▸ Description of the task: Write out the whole listing, matching it exactly.

(Data section Opens)

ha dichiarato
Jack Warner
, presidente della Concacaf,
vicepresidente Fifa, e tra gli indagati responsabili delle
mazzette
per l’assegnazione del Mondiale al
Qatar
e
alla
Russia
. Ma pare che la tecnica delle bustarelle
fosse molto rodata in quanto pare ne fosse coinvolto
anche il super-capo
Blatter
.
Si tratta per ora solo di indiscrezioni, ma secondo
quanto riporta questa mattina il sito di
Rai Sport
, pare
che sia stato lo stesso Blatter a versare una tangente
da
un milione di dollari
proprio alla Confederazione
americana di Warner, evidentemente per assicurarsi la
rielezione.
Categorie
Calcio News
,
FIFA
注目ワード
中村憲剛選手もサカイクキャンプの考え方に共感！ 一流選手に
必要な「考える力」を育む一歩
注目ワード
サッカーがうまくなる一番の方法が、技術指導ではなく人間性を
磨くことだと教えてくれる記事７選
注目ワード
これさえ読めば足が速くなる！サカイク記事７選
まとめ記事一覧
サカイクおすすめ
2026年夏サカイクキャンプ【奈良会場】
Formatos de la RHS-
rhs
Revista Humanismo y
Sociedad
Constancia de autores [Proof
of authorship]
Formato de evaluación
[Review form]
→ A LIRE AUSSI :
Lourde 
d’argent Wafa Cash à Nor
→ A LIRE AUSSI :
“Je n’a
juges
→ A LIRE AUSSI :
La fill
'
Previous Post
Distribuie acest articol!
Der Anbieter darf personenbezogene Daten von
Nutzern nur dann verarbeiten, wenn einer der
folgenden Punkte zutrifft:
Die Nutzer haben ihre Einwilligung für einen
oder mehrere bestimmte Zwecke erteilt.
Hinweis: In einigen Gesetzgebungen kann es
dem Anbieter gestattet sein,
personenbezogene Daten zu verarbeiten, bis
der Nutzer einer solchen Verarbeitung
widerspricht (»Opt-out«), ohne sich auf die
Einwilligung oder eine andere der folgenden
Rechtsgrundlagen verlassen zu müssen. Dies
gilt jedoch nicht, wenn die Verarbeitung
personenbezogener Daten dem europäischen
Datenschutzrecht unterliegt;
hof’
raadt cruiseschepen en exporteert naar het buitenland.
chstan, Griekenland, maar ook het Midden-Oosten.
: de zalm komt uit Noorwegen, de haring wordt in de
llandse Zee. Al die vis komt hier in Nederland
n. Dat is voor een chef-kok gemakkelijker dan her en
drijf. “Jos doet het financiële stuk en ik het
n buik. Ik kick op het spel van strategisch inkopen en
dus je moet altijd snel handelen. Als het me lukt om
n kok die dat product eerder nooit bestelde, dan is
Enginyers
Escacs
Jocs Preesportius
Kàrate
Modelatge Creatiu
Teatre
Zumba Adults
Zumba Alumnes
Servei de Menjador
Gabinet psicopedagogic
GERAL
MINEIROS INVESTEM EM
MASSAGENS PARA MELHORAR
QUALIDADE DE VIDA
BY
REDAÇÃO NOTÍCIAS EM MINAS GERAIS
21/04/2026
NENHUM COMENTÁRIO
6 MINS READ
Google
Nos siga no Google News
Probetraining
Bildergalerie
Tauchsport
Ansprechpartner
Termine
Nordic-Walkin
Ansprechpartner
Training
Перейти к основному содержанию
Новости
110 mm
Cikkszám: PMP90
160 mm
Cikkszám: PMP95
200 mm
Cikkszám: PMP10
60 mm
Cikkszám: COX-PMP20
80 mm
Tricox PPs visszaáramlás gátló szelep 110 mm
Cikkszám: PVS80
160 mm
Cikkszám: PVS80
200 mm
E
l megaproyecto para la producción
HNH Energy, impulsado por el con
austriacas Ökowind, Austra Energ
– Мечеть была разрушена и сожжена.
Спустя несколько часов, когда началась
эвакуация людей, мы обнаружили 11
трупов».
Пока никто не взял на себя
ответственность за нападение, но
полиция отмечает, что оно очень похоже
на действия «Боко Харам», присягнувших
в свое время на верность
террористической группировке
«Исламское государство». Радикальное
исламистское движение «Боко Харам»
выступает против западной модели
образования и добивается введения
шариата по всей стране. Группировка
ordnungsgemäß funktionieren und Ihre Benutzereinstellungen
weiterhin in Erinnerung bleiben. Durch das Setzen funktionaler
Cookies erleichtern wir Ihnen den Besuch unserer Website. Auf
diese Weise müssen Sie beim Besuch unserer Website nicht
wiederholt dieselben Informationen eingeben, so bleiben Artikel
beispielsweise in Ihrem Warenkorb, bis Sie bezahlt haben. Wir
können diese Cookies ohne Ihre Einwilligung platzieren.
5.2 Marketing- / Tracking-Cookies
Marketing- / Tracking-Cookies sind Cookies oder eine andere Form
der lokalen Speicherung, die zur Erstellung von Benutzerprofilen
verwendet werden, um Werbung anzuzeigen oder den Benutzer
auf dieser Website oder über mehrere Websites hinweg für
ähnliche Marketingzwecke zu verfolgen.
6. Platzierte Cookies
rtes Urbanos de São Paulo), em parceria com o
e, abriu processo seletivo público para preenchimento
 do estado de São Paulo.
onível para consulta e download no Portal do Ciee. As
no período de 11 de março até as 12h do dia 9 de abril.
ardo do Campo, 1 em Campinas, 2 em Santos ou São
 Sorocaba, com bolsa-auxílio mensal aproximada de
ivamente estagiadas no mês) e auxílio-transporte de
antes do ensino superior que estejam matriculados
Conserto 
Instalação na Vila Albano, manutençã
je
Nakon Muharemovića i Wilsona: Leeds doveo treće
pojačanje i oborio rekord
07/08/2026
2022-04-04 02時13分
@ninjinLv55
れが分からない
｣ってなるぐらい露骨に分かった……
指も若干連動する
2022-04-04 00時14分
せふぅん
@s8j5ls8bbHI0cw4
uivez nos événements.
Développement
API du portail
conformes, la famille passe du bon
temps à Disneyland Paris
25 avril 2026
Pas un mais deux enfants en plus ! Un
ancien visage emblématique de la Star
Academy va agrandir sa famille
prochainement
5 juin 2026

(Data section Closes)

▸ Solution to the exercise:
ha dichiarato
Jack Warner
, presidente della Concacaf,
vicepresidente Fifa, e tra gli indagati responsabili delle
mazzette
per l’assegnazione del Mondiale al
Qatar
e
alla
Russia
. Ma pare che la tecnica delle bustarelle
fosse molto rodata in quanto pare ne fosse coinvolto
anche il super-capo
Blatter
.
Si tratta per ora solo di indiscrezioni, ma secondo
quanto riporta questa mattina il sito di
Rai Sport
, pare
che sia stato lo stesso Blatter a versare una tangente
da
un milione di dollari
proprio alla Confederazione
americana di Warner, evidentemente per assicurarsi la
rielezione.
Categorie
Calcio News
,
FIFA
注目ワード
中村憲剛選手もサカイクキャンプの考え方に共感！ 一流選手に
必要な「考える力」を育む一歩
注目ワード
サッカーがうまくなる一番の方法が、技術指導ではなく人間性を
磨くことだと教えてくれる記事７選
注目ワード
これさえ読めば足が速くなる！サカイク記事７選
まとめ記事一覧
サカイクおすすめ
2026年夏サカイクキャンプ【奈良会場】
Formatos de la RHS-
rhs
Revista Humanismo y
Sociedad
Constancia de autores [Proof
of authorship]
Formato de evaluación
[Review form]
→ A LIRE AUSSI :
Lourde 
d’argent Wafa Cash à Nor
→ A LIRE AUSSI :
“Je n’a
juges
→ A LIRE AUSSI :
La fill
'
Previous Post
Distribuie acest articol!
Der Anbieter darf personenbezogene Daten von
Nutzern nur dann verarbeiten, wenn einer der
folgenden Punkte zutrifft:
Die Nutzer haben ihre Einwilligung für einen
oder mehrere bestimmte Zwecke erteilt.
Hinweis: In einigen Gesetzgebungen kann es
dem Anbieter gestattet sein,
personenbezogene Daten zu verarbeiten, bis
der Nutzer einer solchen Verarbeitung
widerspricht (»Opt-out«), ohne sich auf die
Einwilligung oder eine andere der folgenden
Rechtsgrundlagen verlassen zu müssen. Dies
gilt jedoch nicht, wenn die Verarbeitung
personenbezogener Daten dem europäischen
Datenschutzrecht unterliegt;
hof’
raadt cruiseschepen en exporteert naar het buitenland.
chstan, Griekenland, maar ook het Midden-Oosten.
: de zalm komt uit Noorwegen, de haring wordt in de
llandse Zee. Al die vis komt hier in Nederland
n. Dat is voor een chef-kok gemakkelijker dan her en
drijf. “Jos doet het financiële stuk en ik het
n buik. Ik kick op het spel van strategisch inkopen en
dus je moet altijd snel handelen. Als het me lukt om
n kok die dat product eerder nooit bestelde, dan is
Enginyers
Escacs
Jocs Preesportius
Kàrate
Modelatge Creatiu
Teatre
Zumba Adults
Zumba Alumnes
Servei de Menjador
Gabinet psicopedagogic
GERAL
MINEIROS INVESTEM EM
MASSAGENS PARA MELHORAR
QUALIDADE DE VIDA
BY
REDAÇÃO NOTÍCIAS EM MINAS GERAIS
21/04/2026
NENHUM COMENTÁRIO
6 MINS READ
Google
Nos siga no Google News
Probetraining
Bildergalerie
Tauchsport
Ansprechpartner
Termine
Nordic-Walkin
Ansprechpartner
Training
Перейти к основному содержанию
Новости
110 mm
Cikkszám: PMP90
160 mm
Cikkszám: PMP95
200 mm
Cikkszám: PMP10
60 mm
Cikkszám: COX-PMP20
80 mm
Tricox PPs visszaáramlás gátló szelep 110 mm
Cikkszám: PVS80
160 mm
Cikkszám: PVS80
200 mm
E
l megaproyecto para la producción
HNH Energy, impulsado por el con
austriacas Ökowind, Austra Energ
– Мечеть была разрушена и сожжена.
Спустя несколько часов, когда началась
эвакуация людей, мы обнаружили 11
трупов».
Пока никто не взял на себя
ответственность за нападение, но
полиция отмечает, что оно очень похоже
на действия «Боко Харам», присягнувших
в свое время на верность
террористической группировке
«Исламское государство». Радикальное
исламистское движение «Боко Харам»
выступает против западной модели
образования и добивается введения
шариата по всей стране. Группировка
ordnungsgemäß funktionieren und Ihre Benutzereinstellungen
weiterhin in Erinnerung bleiben. Durch das Setzen funktionaler
Cookies erleichtern wir Ihnen den Besuch unserer Website. Auf
diese Weise müssen Sie beim Besuch unserer Website nicht
wiederholt dieselben Informationen eingeben, so bleiben Artikel
beispielsweise in Ihrem Warenkorb, bis Sie bezahlt haben. Wir
können diese Cookies ohne Ihre Einwilligung platzieren.
5.2 Marketing- / Tracking-Cookies
Marketing- / Tracking-Cookies sind Cookies oder eine andere Form
der lokalen Speicherung, die zur Erstellung von Benutzerprofilen
verwendet werden, um Werbung anzuzeigen oder den Benutzer
auf dieser Website oder über mehrere Websites hinweg für
ähnliche Marketingzwecke zu verfolgen.
6. Platzierte Cookies
rtes Urbanos de São Paulo), em parceria com o
e, abriu processo seletivo público para preenchimento
 do estado de São Paulo.
onível para consulta e download no Portal do Ciee. As
no período de 11 de março até as 12h do dia 9 de abril.
ardo do Campo, 1 em Campinas, 2 em Santos ou São
 Sorocaba, com bolsa-auxílio mensal aproximada de
ivamente estagiadas no mês) e auxílio-transporte de
antes do ensino superior que estejam matriculados
Conserto 
Instalação na Vila Albano, manutençã
je
Nakon Muharemovića i Wilsona: Leeds doveo treće
pojačanje i oborio rekord
07/08/2026
2022-04-04 02時13分
@ninjinLv55
れが分からない
｣ってなるぐらい露骨に分かった……
指も若干連動する
2022-04-04 00時14分
せふぅん
@s8j5ls8bbHI0cw4
uivez nos événements.
Développement
API du portail
conformes, la famille passe du bon
temps à Disneyland Paris
25 avril 2026
Pas un mais deux enfants en plus ! Un
ancien visage emblématique de la Star
Academy va agrandir sa famille
prochainement
5 juin 2026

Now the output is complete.